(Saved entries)
· · · ·
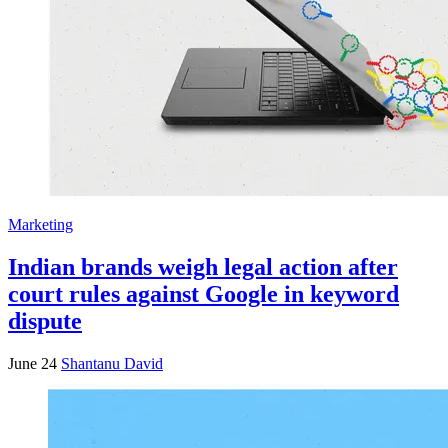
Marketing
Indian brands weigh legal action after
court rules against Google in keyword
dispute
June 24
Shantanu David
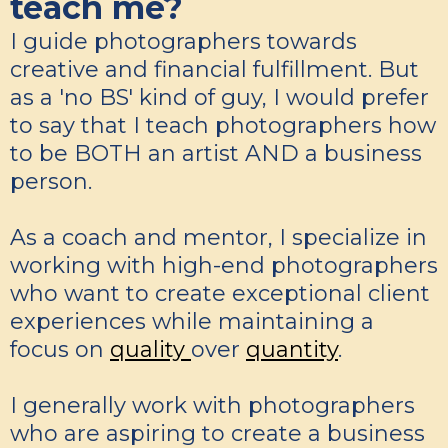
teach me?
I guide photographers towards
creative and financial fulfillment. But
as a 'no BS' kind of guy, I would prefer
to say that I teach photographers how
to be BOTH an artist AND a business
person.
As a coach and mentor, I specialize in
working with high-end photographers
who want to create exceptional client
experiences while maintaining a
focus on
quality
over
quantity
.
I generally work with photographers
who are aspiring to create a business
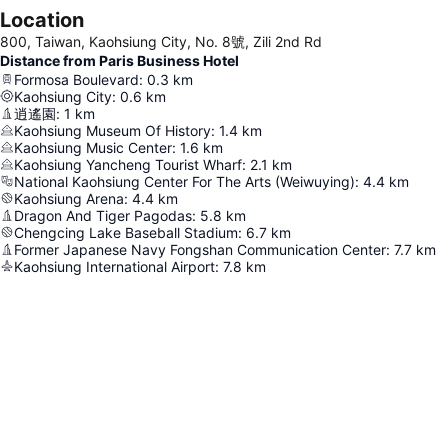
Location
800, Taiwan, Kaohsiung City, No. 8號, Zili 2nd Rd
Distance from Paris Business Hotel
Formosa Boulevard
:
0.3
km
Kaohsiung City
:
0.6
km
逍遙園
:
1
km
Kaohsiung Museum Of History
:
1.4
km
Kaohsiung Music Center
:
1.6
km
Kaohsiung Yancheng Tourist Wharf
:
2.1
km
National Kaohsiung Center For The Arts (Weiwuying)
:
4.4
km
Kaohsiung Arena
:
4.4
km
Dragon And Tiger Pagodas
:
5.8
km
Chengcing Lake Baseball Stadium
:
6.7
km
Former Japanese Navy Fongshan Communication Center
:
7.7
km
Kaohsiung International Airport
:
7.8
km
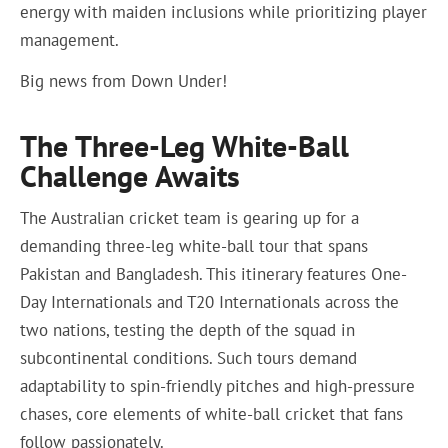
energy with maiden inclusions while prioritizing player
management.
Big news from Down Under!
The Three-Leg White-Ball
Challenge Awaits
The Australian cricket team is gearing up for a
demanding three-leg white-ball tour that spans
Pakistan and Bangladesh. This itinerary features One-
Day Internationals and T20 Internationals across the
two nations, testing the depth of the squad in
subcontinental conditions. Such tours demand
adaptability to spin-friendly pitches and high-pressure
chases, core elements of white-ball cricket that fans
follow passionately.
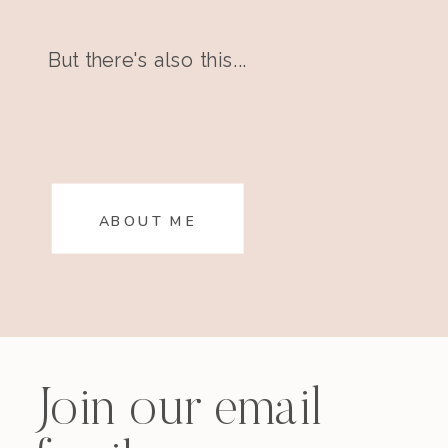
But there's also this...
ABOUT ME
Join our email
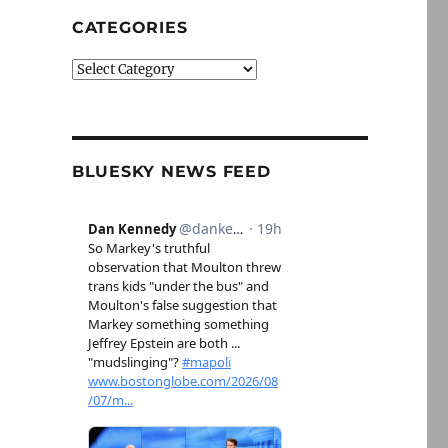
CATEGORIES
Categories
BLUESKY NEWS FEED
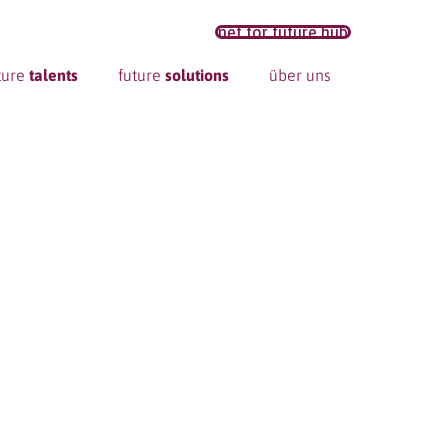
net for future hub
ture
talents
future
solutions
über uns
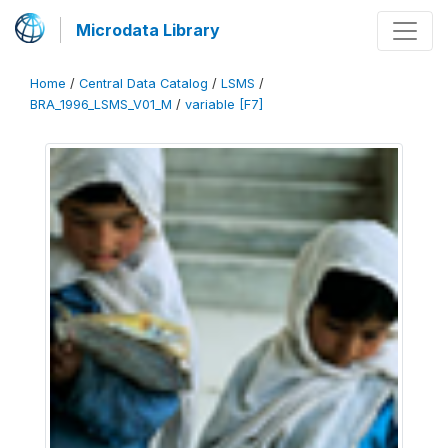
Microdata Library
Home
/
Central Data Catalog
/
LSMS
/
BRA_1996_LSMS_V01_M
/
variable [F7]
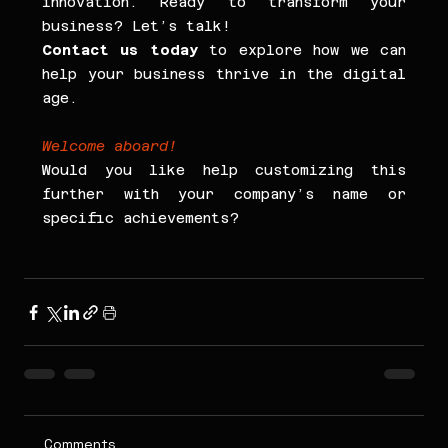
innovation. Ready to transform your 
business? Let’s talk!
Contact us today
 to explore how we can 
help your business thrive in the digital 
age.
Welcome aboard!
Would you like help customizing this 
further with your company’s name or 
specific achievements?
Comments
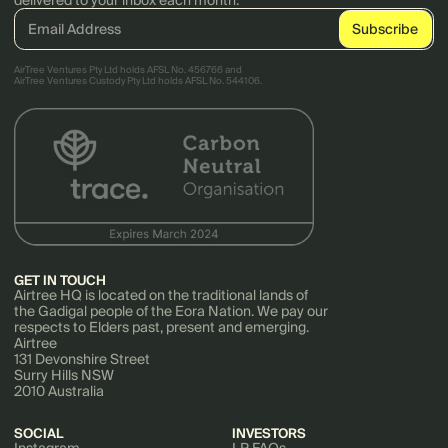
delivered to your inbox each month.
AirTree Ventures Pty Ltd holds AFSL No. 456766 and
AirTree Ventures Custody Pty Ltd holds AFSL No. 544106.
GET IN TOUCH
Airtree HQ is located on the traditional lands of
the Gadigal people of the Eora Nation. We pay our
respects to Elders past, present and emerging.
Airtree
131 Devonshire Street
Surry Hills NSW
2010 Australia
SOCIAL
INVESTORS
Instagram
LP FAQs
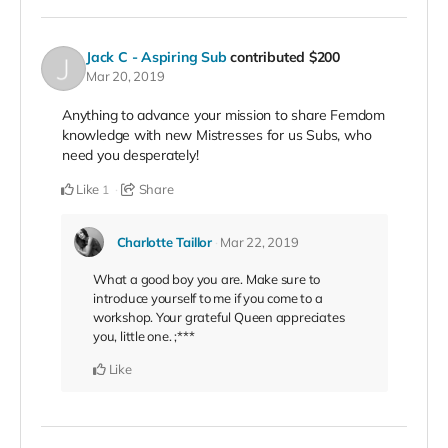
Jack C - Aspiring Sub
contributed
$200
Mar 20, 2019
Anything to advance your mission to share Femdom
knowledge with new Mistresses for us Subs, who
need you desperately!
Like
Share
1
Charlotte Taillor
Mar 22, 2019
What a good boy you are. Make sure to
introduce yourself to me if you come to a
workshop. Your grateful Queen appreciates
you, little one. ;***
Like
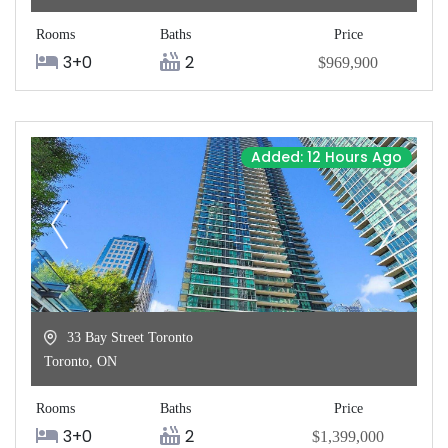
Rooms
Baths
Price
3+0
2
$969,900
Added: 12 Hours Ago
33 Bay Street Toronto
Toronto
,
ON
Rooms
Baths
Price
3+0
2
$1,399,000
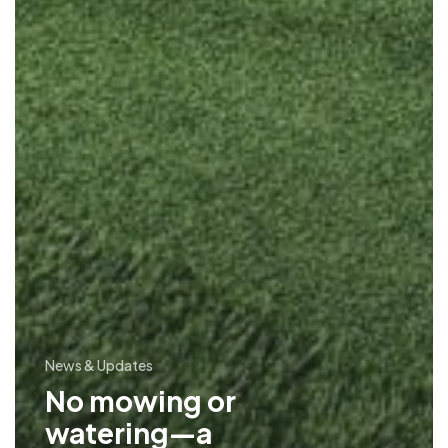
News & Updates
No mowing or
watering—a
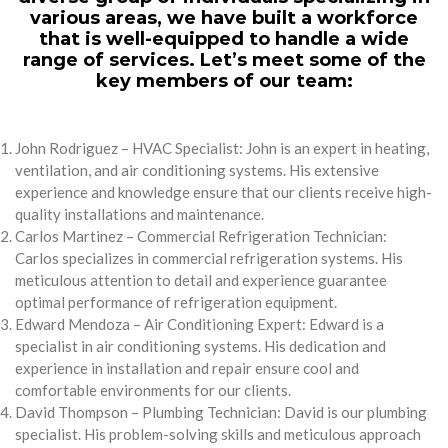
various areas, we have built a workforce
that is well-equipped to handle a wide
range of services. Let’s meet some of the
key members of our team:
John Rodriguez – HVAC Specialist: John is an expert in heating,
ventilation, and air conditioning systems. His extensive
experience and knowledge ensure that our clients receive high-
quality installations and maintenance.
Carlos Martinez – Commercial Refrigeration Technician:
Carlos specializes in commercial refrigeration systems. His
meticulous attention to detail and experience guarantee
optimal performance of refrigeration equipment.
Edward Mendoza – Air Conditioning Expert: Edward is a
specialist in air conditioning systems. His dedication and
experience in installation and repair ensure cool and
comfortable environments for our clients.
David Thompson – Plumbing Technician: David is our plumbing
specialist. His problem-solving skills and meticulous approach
· · · ·
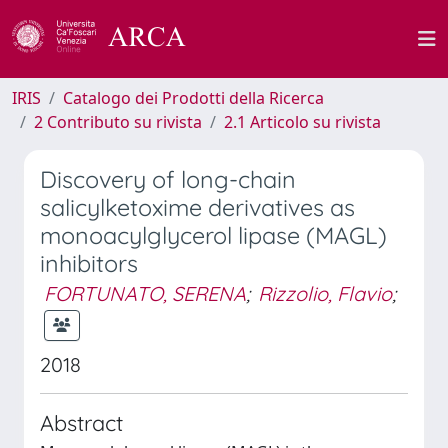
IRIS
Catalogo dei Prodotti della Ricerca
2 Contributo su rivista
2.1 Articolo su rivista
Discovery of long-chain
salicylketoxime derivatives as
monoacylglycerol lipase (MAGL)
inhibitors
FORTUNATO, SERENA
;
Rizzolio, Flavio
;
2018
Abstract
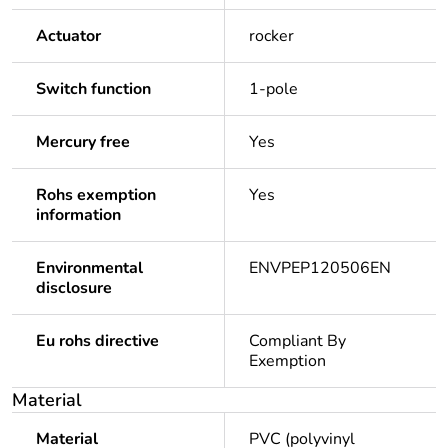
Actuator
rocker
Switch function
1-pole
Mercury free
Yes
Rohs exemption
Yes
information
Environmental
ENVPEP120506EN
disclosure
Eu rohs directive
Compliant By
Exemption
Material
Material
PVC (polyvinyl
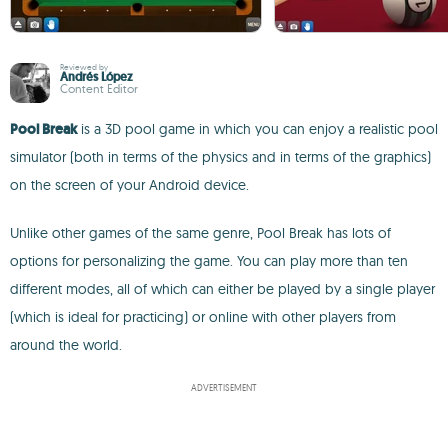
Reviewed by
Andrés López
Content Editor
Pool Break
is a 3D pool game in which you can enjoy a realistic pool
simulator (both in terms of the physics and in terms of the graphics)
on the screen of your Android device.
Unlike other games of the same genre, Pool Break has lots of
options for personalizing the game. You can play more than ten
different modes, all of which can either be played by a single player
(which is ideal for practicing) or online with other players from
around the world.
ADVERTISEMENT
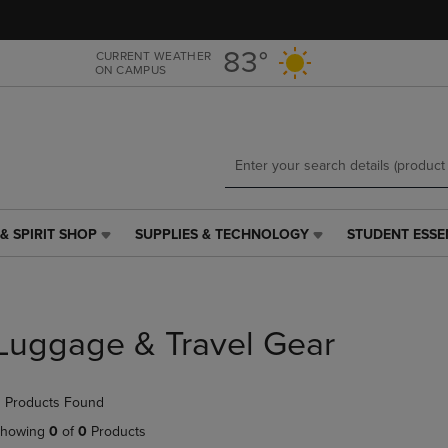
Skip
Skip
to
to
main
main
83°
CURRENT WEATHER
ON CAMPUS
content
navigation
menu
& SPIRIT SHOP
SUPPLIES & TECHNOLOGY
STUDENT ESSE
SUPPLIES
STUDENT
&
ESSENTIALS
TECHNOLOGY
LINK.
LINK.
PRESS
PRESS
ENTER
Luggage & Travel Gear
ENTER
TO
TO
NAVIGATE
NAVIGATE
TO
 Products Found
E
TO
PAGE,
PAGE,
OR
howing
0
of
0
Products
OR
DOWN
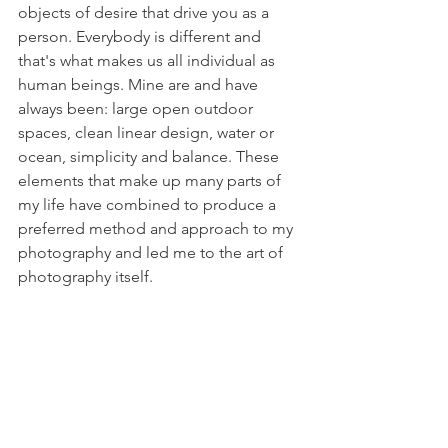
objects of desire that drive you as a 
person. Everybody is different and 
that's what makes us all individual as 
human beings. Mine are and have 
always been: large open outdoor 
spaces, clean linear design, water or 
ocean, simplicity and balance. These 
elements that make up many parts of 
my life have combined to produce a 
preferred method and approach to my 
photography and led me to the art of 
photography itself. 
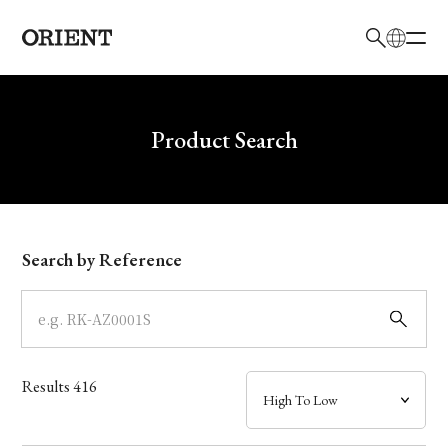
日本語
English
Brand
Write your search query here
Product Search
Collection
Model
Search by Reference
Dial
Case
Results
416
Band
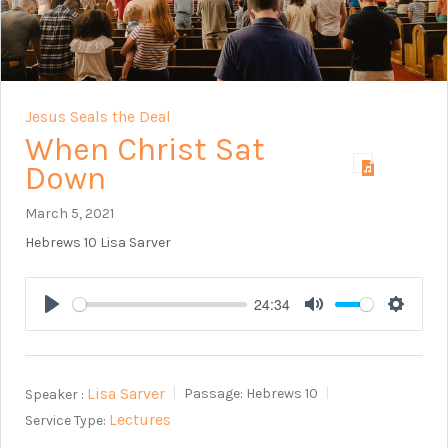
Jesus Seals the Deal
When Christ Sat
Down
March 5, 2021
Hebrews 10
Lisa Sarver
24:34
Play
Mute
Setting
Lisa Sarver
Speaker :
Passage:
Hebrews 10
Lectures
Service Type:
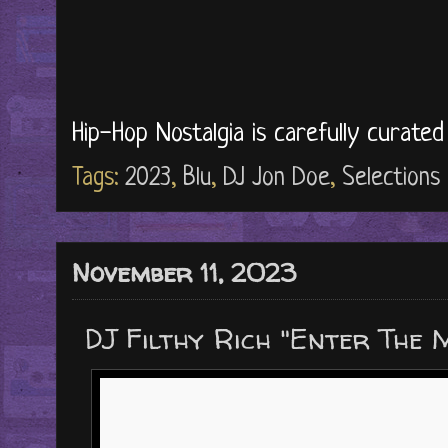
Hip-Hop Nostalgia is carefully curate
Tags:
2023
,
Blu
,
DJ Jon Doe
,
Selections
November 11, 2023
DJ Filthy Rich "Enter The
· · · ·
WORK TASK:
Working from the data above, repeat exactly, and only, the lines that begin at the line containing "Product Search" and stop after the line containing "November 11, 2023"; pictures are not copied.

TASK ANSWER:
Product Search
Collection
Model
Search by Reference
Dial
Case
Results
416
Band
Jesus Seals the Deal
When Christ Sat
Down
March 5, 2021
Hebrews 10
Lisa Sarver
24:34
Play
Mute
Setting
Lisa Sarver
Speaker :
Passage:
Hebrews 10
Lectures
Service Type:
Hip-Hop Nostalgia is carefully curate
Tags:
2023
,
Blu
,
DJ Jon Doe
,
Selections
November 11, 2023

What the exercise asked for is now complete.